Y entonces sucede: entra en acción el agente del destino que, da la casualidad,
también es uno de los cinco agentes de la policía del pueblo. El Turco Bennasar nunca
disparó su arma reglamentaria desde que salió de la escuela de suboficiales, hará de
eso unos 30 años, pero es sabido que no se pierde un solo policial de los que pasa la
televisión. Cuando ve al flacucho que acaba de salir corriendo del quiosco, se da
cuenta de que está demasiado gordo para alcanzarlo. Sin pensar dos veces, saca su
arma y dispara: uno, dos, tres tiros.
El flaco, un turista que pasaba por el pueblo, cae muerto en la esquina. Don Manuel
también queda seco en el quiosco, porque había tenido un infarto y el flaco había
salido corriendo a buscar un médico. Y vos te quedás a mitad de camino, tirado en la
vereda con una bala en la columna. Antes de desmayarte, lo ves: el destino está ahí,
observándote. Es una sombra grande, gruesa, que se acerca para regodearse en su
obra. “Tenías razón”, te dice, “estaba esperándote en la plaza. Lo siento, no es nada
personal”. Después, todo es oscuridad. Cuando recobrás la conciencia, unos días más
tarde, te enterás de que ya no vas a volver a caminar. “Agradecé que te salvaste por un
pelo”, dice el médico. Vos no estás tan seguro de haber tenido más suerte que el flaco o
que don Manuel.
Llegaré a la existencia por obra y gracia de tu voluntad. Si no fuera por esa carta
dirigida a vos mismo, yo nunca pasaría de ser una mera conjetura; un recurso fácil para
explicar el sinsentido del mundo. Pero la escribiste (y la escribirás). Para mí, Santiago,
vos sos la sombra del destino. Por eso te merecés escuchar la historia que me espera,
aunque más no sea bajo la forma de esta pesadilla que te angustia en medio de la noche.
Sé que olvidaré, rápidamente, el origen textual de mi ser. Vagaré por el limbo
exterior al espacio y al tiempo, hasta que mi madre me haga de carne y sangre. Aunque
al principio no recordaré mis orígenes, llegaré a ser cruel y lúdico, tal como vos me
imaginarás. De niño disfrutaré imponiendo mis deseos. Haré sufrir a los demás por pura
diversión. Me gustará, sobre todo, la tortura psicológica: hacer creer a mis víctimas que
las perdonaré, justo antes de aplastarles la cara. Pero no por eso desdeñaré la violencia
física sin vueltas. Las armas serán una de mis pasiones (es más, serán mi principal
medio de vida), aunque no las utilizaré directamente. Sería demasiado arriesgado. No
querré terminar muerto o preso como los malos de las películas.

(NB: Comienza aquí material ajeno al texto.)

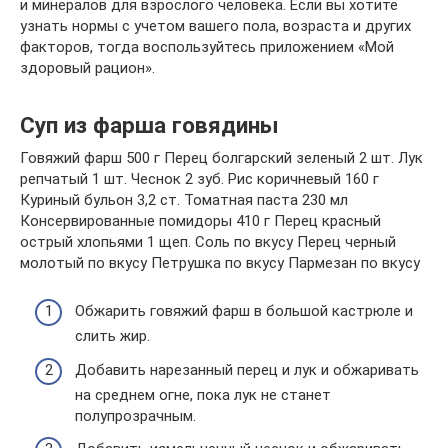
и минералов для взрослого человека. Если вы хотите
узнать нормы с учетом вашего пола, возраста и других
факторов, тогда воспользуйтесь приложением «Мой
здоровый рацион».
Суп из фарша говядины
Говяжий фарш 500 г Перец болгарский зеленый 2 шт. Лук
репчатый 1 шт. Чеснок 2 зуб. Рис коричневый 160 г
Куриный бульон 3,2 ст. Томатная паста 230 мл
Консервированные помидоры 410 г Перец красный
острый хлопьями 1 щеп. Соль по вкусу Перец черный
молотый по вкусу Петрушка по вкусу Пармезан по вкусу
Обжарить говяжий фарш в большой кастрюле и
слить жир.
Добавить нарезанный перец и лук и обжаривать
на среднем огне, пока лук не станет
полупрозрачным.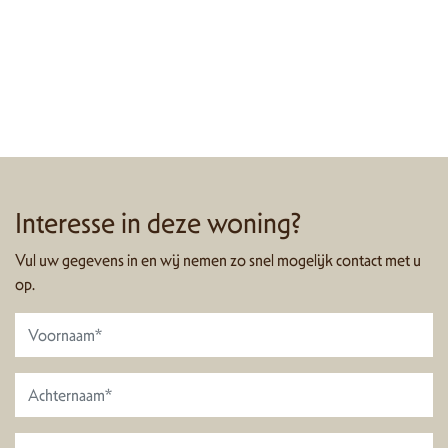
Interesse in deze woning?
Vul uw gegevens in en wij nemen zo snel mogelijk contact met u
op.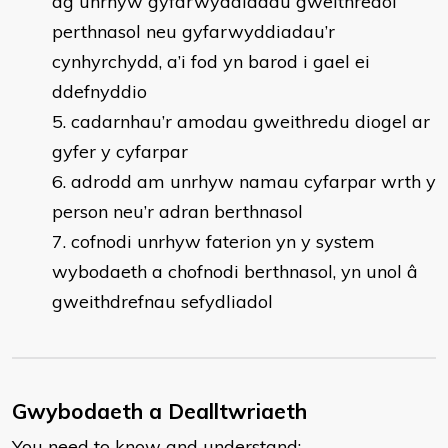
ag unrhyw gyfarwyddiadau gweithredol
perthnasol neu gyfarwyddiadau’r
cynhyrchydd, a’i fod yn barod i gael ei
ddefnyddio
cadarnhau’r amodau gweithredu diogel ar
gyfer y cyfarpar
adrodd am unrhyw namau cyfarpar wrth y
person neu’r adran berthnasol
cofnodi unrhyw faterion yn y system
wybodaeth a chofnodi berthnasol, yn unol â
gweithdrefnau sefydliadol
Gwybodaeth a Dealltwriaeth
You need to know and understand: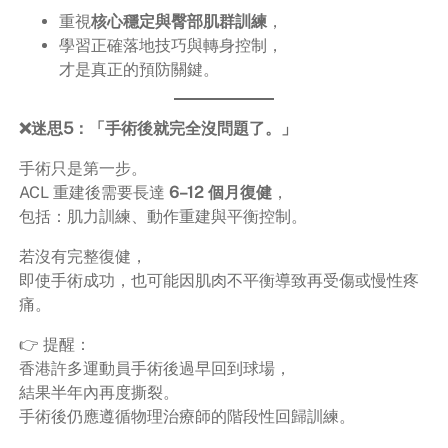
重視
核心穩定與臀部肌群訓練
，
學習正確落地技巧與轉身控制，
才是真正的預防關鍵。
❌迷思5：「手術後就完全沒問題了。」
手術只是第一步。
ACL 重建後需要長達
6–12 個月復健
，
包括：肌力訓練、動作重建與平衡控制。
若沒有完整復健，
即使手術成功，也可能因肌肉不平衡導致再受傷或慢性疼
痛。
👉 提醒：
香港許多運動員手術後過早回到球場，
結果半年內再度撕裂。
手術後仍應遵循物理治療師的階段性回歸訓練。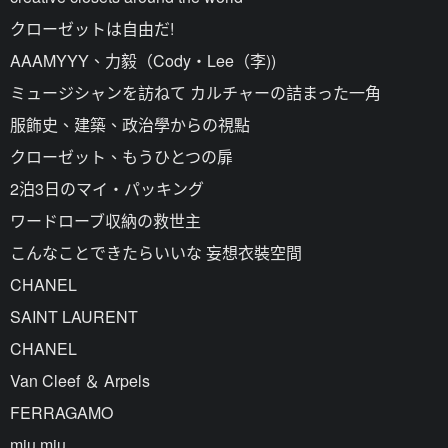
クローゼットは自由だ!
AAAMYYY、力毅（Cody・Lee（李))
ミュージシャンを訪ねて カルチャーの詰まった一角
服飾史、建築、政治學からの視點
クローゼット、もうひとつの扉
2泊3日のマイ・パッキング
ワードローブ収納の救世主
こんなことできたらいいな 妄想衣裝空間
CHANEL
SAINT LAURENT
CHANEL
Van Cleef ＆ Arpels
FERRAGAMO
miu miu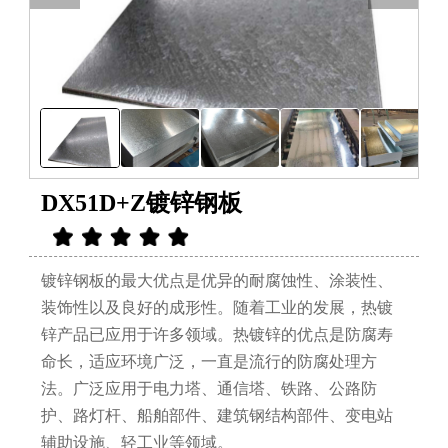
DX51D+Z镀锌钢板
镀锌钢板的最大优点是优异的耐腐蚀性、涂装性、
装饰性以及良好的成形性。随着工业的发展，热镀
锌产品已应用于许多领域。热镀锌的优点是防腐寿
命长，适应环境广泛，一直是流行的防腐处理方
法。广泛应用于电力塔、通信塔、铁路、公路防
护、路灯杆、船舶部件、建筑钢结构部件、变电站
辅助设施、轻工业等领域。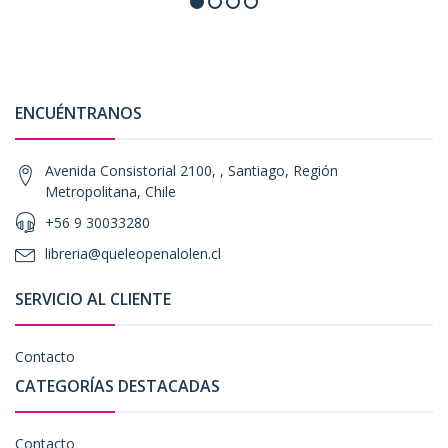
ENCUÉNTRANOS
Avenida Consistorial 2100, , Santiago, Región
Metropolitana, Chile
+56 9 30033280
libreria@queleopenalolen.cl
SERVICIO AL CLIENTE
Contacto
CATEGORÍAS DESTACADAS
Contacto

Siempre sentiré la necesidad de protegerme, pero no sólo por un puro instinto de
conservación. Mis precauciones tendrán que ver con la certeza de un destino que
cumplir. La sensación se irá acrecentando con los años, hasta convencerme de su
realidad. Sin embargo, no sospecharé nada acerca de mi origen, y menos aún sobre la
naturaleza de la misión, hasta que te conozca. Entonces intuiré, al principio de un modo
confuso, que mi propia existencia estará relacionada con tu dolor. Será un
descubrimiento extraño, pero no lo cuestionaré. Mi naturaleza estará condicionada para
actuar, no para reflexionar sobre los misterios del mundo. Esperaré, paciente, a que
llegue el momento de hacerte daño.
Un día llegará la oportunidad, y no vacilaré en arruinar tu vida. Después de hacerlo
me acercaré a vos como la sombra que en realidad soy, y te susurraré mis disculpas: “no
es nada personal”. Y no lo habrá sido, en serio. Sólo negocios. El negocio de la
supervivencia. Por eso cultivaré cuidadosamente tu temor a mis golpes, y te mandaré a
comprar cigarrillos justo cuando intuya que al Turco se le está por zafar un tornillo. Qué
le vamos a hacer Santiago, no tendremos elección: así es la vida.